Additional comment of Prof. Jose Maria Sison on the DOJ petition to proscribe the CPP & NPA

The NDFP lawyers are studying the DOJ petition to proscribe the CPP and NPA, especially how it prejudices the interests of NDFP components and constituency and kills any prospect of resuming peace negotiations with the GRP. The petition is definitely against the interest of the Filipino people who desire a just and lasting peace through negotiations and agreement on social, economic and political reforms.

I do not think that the CPP and NPA will approach the Manila RTC directly or through counsel. They would rather pursue the people´s war than do so. They adhere to the people´s democratic government, which has its own judicial system. But I presume that those individuals who are living legal lives and in prison will contest their inclusion in the Duterte´s fake list of terrorists.

In my case, I am protected as a recognized political refugee by the Refugee Convention and by Article 3 of the European Convention on Human Rights. The latter gives me absolute protection, especially me from deportation to the Philippines or to a third country and preempts my being put at risk of being subjected to torture and other cruel and degrading treatment which I had suffered under the Marcos regime.

I am also protected by the 2009 landmark decision of the European Court of Justice removing my name from the EU terrorist list and ruling that sanctions (freezing of bank account, withdrawal of social benefits, travel restrictions, etc.) were imposed on me since October 2002 without being priorly informed of the charge, without benefit of legal counsel and without availment of the court.

The false murder charges filed against me in 2007 in the Dutch judicial system were finally dismissed in 2009, despite the malicious and desperate efforts of the Arroyo regime to fabricate and supply to the Dutch government false testimonies against me. Recycling these false testimonies is futile.

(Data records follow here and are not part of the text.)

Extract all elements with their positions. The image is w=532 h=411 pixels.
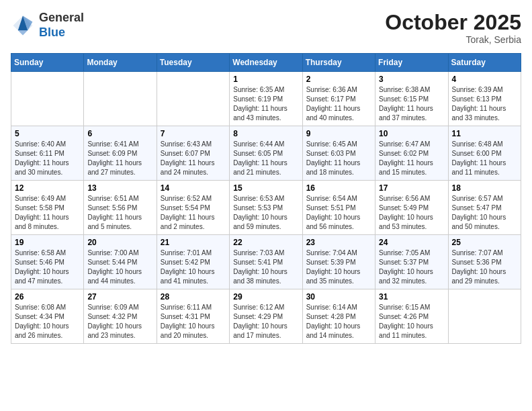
day-info: Sunrise: 7:04 AM Sunset: 5:39 PM Dayligh… [306,248,371,286]
day-number: 4 [452,75,517,84]
calendar-week-row: 12Sunrise: 6:49 AM Sunset: 5:58 PM Dayli… [11,181,521,235]
day-info: Sunrise: 6:52 AM Sunset: 5:54 PM Dayligh… [161,194,226,232]
day-number: 3 [379,75,444,84]
calendar-cell: 11Sunrise: 6:48 AM Sunset: 6:00 PM Dayli… [448,126,521,181]
day-number: 22 [233,238,298,247]
calendar-cell: 6Sunrise: 6:41 AM Sunset: 6:09 PM Daylig… [84,126,157,181]
day-number: 21 [161,238,226,247]
day-info: Sunrise: 6:47 AM Sunset: 6:02 PM Dayligh… [379,140,444,177]
calendar-cell: 26Sunrise: 6:08 AM Sunset: 4:34 PM Dayli… [11,289,84,344]
day-number: 12 [15,183,80,193]
day-number: 1 [233,75,298,84]
day-info: Sunrise: 6:14 AM Sunset: 4:28 PM Dayligh… [306,303,371,340]
day-info: Sunrise: 6:38 AM Sunset: 6:15 PM Dayligh… [379,85,444,123]
day-number: 30 [306,292,371,302]
day-info: Sunrise: 6:45 AM Sunset: 6:03 PM Dayligh… [306,140,371,177]
calendar-cell: 31Sunrise: 6:15 AM Sunset: 4:26 PM Dayli… [375,289,448,344]
day-number: 5 [15,129,80,138]
day-number: 14 [161,183,226,193]
day-number: 20 [87,238,152,247]
logo-icon [11,13,35,38]
day-number: 2 [306,75,371,84]
day-info: Sunrise: 6:56 AM Sunset: 5:49 PM Dayligh… [379,194,444,232]
day-number: 16 [306,183,371,193]
calendar-cell: 28Sunrise: 6:11 AM Sunset: 4:31 PM Dayli… [157,289,229,344]
day-info: Sunrise: 6:11 AM Sunset: 4:31 PM Dayligh… [161,303,226,340]
day-number: 17 [379,183,444,193]
day-info: Sunrise: 6:08 AM Sunset: 4:34 PM Dayligh… [15,303,80,340]
day-info: Sunrise: 6:49 AM Sunset: 5:58 PM Dayligh… [15,194,80,232]
day-number: 13 [87,183,152,193]
day-number: 6 [87,129,152,138]
calendar-week-row: 19Sunrise: 6:58 AM Sunset: 5:46 PM Dayli… [11,235,521,289]
calendar-cell: 21Sunrise: 7:01 AM Sunset: 5:42 PM Dayli… [157,235,229,289]
svg-marker-3 [18,30,28,35]
day-info: Sunrise: 7:07 AM Sunset: 5:36 PM Dayligh… [452,248,517,286]
calendar-week-row: 5Sunrise: 6:40 AM Sunset: 6:11 PM Daylig… [11,126,521,181]
day-info: Sunrise: 6:39 AM Sunset: 6:13 PM Dayligh… [452,85,517,123]
calendar-cell [84,72,157,126]
day-info: Sunrise: 6:48 AM Sunset: 6:00 PM Dayligh… [452,140,517,177]
calendar-cell: 5Sunrise: 6:40 AM Sunset: 6:11 PM Daylig… [11,126,84,181]
calendar-day-header: Wednesday [230,54,302,72]
calendar-cell: 2Sunrise: 6:36 AM Sunset: 6:17 PM Daylig… [302,72,375,126]
day-number: 23 [306,238,371,247]
day-info: Sunrise: 6:40 AM Sunset: 6:11 PM Dayligh… [15,140,80,177]
title-block: October 2025 Torak, Serbia [385,11,521,45]
calendar-cell: 23Sunrise: 7:04 AM Sunset: 5:39 PM Dayli… [302,235,375,289]
day-info: Sunrise: 7:00 AM Sunset: 5:44 PM Dayligh… [87,248,152,286]
calendar-cell: 7Sunrise: 6:43 AM Sunset: 6:07 PM Daylig… [157,126,229,181]
calendar-cell: 4Sunrise: 6:39 AM Sunset: 6:13 PM Daylig… [448,72,521,126]
logo-general: General [39,11,84,24]
day-info: Sunrise: 6:35 AM Sunset: 6:19 PM Dayligh… [233,85,298,123]
month-title: October 2025 [385,11,521,34]
calendar-day-header: Tuesday [157,54,229,72]
logo-text: General Blue [39,11,84,40]
calendar-cell: 17Sunrise: 6:56 AM Sunset: 5:49 PM Dayli… [375,181,448,235]
day-info: Sunrise: 6:09 AM Sunset: 4:32 PM Dayligh… [87,303,152,340]
day-number: 9 [306,129,371,138]
calendar-cell: 10Sunrise: 6:47 AM Sunset: 6:02 PM Dayli… [375,126,448,181]
calendar-cell: 9Sunrise: 6:45 AM Sunset: 6:03 PM Daylig… [302,126,375,181]
calendar-cell: 12Sunrise: 6:49 AM Sunset: 5:58 PM Dayli… [11,181,84,235]
day-number: 24 [379,238,444,247]
calendar-cell: 8Sunrise: 6:44 AM Sunset: 6:05 PM Daylig… [230,126,302,181]
calendar-week-row: 1Sunrise: 6:35 AM Sunset: 6:19 PM Daylig… [11,72,521,126]
calendar-cell: 30Sunrise: 6:14 AM Sunset: 4:28 PM Dayli… [302,289,375,344]
calendar-cell: 24Sunrise: 7:05 AM Sunset: 5:37 PM Dayli… [375,235,448,289]
day-info: Sunrise: 7:01 AM Sunset: 5:42 PM Dayligh… [161,248,226,286]
day-number: 8 [233,129,298,138]
calendar-day-header: Saturday [448,54,521,72]
calendar-cell: 29Sunrise: 6:12 AM Sunset: 4:29 PM Dayli… [230,289,302,344]
day-number: 7 [161,129,226,138]
day-info: Sunrise: 6:53 AM Sunset: 5:53 PM Dayligh… [233,194,298,232]
calendar-cell: 1Sunrise: 6:35 AM Sunset: 6:19 PM Daylig… [230,72,302,126]
day-number: 15 [233,183,298,193]
day-number: 31 [379,292,444,302]
day-info: Sunrise: 6:12 AM Sunset: 4:29 PM Dayligh… [233,303,298,340]
calendar-header-row: SundayMondayTuesdayWednesdayThursdayFrid… [11,54,521,72]
day-info: Sunrise: 6:41 AM Sunset: 6:09 PM Dayligh… [87,140,152,177]
day-info: Sunrise: 6:54 AM Sunset: 5:51 PM Dayligh… [306,194,371,232]
day-info: Sunrise: 7:05 AM Sunset: 5:37 PM Dayligh… [379,248,444,286]
calendar-day-header: Friday [375,54,448,72]
calendar-cell: 25Sunrise: 7:07 AM Sunset: 5:36 PM Dayli… [448,235,521,289]
day-info: Sunrise: 6:15 AM Sunset: 4:26 PM Dayligh… [379,303,444,340]
calendar-cell: 13Sunrise: 6:51 AM Sunset: 5:56 PM Dayli… [84,181,157,235]
calendar-table: SundayMondayTuesdayWednesdayThursdayFrid… [11,53,521,344]
calendar-cell: 22Sunrise: 7:03 AM Sunset: 5:41 PM Dayli… [230,235,302,289]
day-number: 10 [379,129,444,138]
calendar-week-row: 26Sunrise: 6:08 AM Sunset: 4:34 PM Dayli… [11,289,521,344]
day-number: 27 [87,292,152,302]
calendar-cell: 19Sunrise: 6:58 AM Sunset: 5:46 PM Dayli… [11,235,84,289]
calendar-cell: 3Sunrise: 6:38 AM Sunset: 6:15 PM Daylig… [375,72,448,126]
location-subtitle: Torak, Serbia [385,34,521,45]
day-number: 11 [452,129,517,138]
calendar-cell [157,72,229,126]
day-number: 28 [161,292,226,302]
day-number: 25 [452,238,517,247]
logo-blue: Blue [39,26,65,39]
day-number: 29 [233,292,298,302]
day-info: Sunrise: 6:36 AM Sunset: 6:17 PM Dayligh… [306,85,371,123]
calendar-cell [448,289,521,344]
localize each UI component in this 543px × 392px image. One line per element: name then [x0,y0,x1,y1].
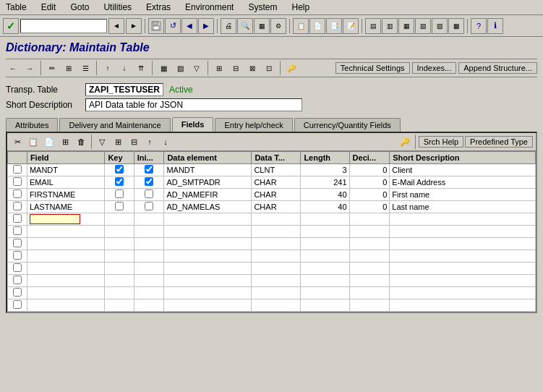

The European Court of Justice ruled that I was not in any position to commit or engage in any conspiracy to commit acts of terrorism. The Dutch court also ruled that I was not in any position to commit or conspire to commit the crimes of murder in the Philippines. Both courts considered in my favor that I had been out of the Philippines for so long as a political refugee and that I could not be an operational leader of any organization in the Philippines.